Ce qui, parfois, étonne !
Ce mâle T.Carolina Triungis fut découvert dans le jardin d’un particulier aux heures éclatantes des bourgeons en gésine échauffés au soleil printanier. D’où venait-il, où allait-il, qui était-il ? Aux alentours, nul ne le savait. Crotté jusqu’à la tête, de boue vêtue, il trainait sa vêture fangeuse, l’esprit guidé par l’aventure de ses impérieuses appétences: prendre un ver, courir la prétentaine et se mettre au vert en toute discrétion. Le vivre et le couvert lui fut offerts avec un réel plaisir.
Jusqu’à ce jour, cet aventurier reste un tantinet sauvage. Les chaleurs évanouies, il s’adonne à loisir au farniente, roupille le nez dans le foin ou rêve les yeux ouverts à l’abri de sa carapace, tranquille dans l’ombre de sa cabane.
Frugal en journée, il chasse à l’aube les petits gris et les limaces grandes dévoreuses de semis potagers. Enivrées de chlorophylle et de rosée, ces dernières s’en vont avec grâce et rotondité, trainant du pied, d’un pas lent et sinueux, s’abriter dans d’obscures retraites, délaissant dans leur sillage un filet d’argent, glissant et gluant sous l’œil bienveillant de notre chasseur guidé par ces traces irisées.

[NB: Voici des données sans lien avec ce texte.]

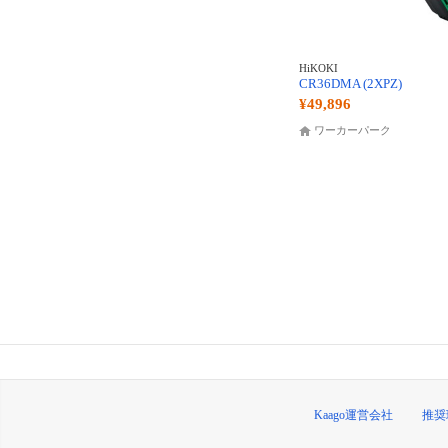
HiKOKI
CR36DMA (2XPZ)
¥49,896
ワーカーパーク
Kaago運営会社
推奨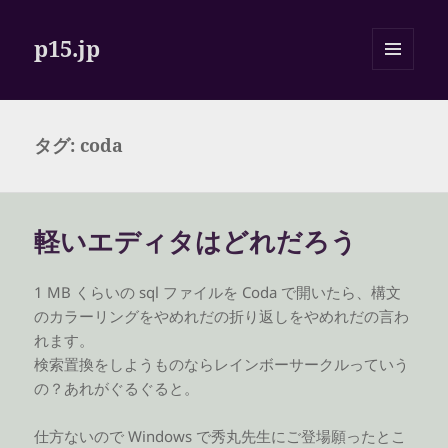
p15.jp
メニュ
ーとウ
ィジェ
ット
タグ:
coda
軽いエディタはどれだろう
1 MB くらいの sql ファイルを Coda で開いたら、構文
のカラーリングをやめれだの折り返しをやめれだの言わ
れます。
検索置換をしようものならレインボーサークルっていう
の？あれがぐるぐると。
仕方ないので Windows で秀丸先生にご登場願ったとこ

Pensif, bien campé sur ces antérieurs, le cou étiré, il tourne la tête, oriente son regard écarlate et, d’un coup véloce, il les chope, les avale à la régalade d’un claquement de gosier sonore. Il pourvoit à leur mise en bière sans amertume puis efface d’un revers de patte un reste de mousse accrochée aux commissures de la bouche. Arion roux ou blond, rien ne rebute notre accro aux gastéropodes qui ne fait rien à demi au détriment des crapauds et hérissons du coin.
Jusqu’au début du mois de septembre de cette année, il vivait seul dans son espace car sa promise demeurait énigmatique. Sans certitude, Je ne voulais point commettre de mésalliance.
Mais le temps est compté car madame n’est plus jeunette.
En effet, je crains que le cumul des ans l’amène aux pauses… (Pardon, mesdames !)
Quelques années plus tôt, Dame Carolina Triungis (?) fut trouvée dans une jardinerie, dans un carton aux pans repliés posé au sol, entre les oiseaux chanteurs encagés et les poissons bullant dans le vague de leurs aquariums exotiques. Dénommée tortue boite américaine par le vendeur, ce professionnel me la céda pour un mâle adulte car, à son avis, sa carapace aux traits ensoleillés sur fond de brume ne laissait point de doute sur sa vraie nature.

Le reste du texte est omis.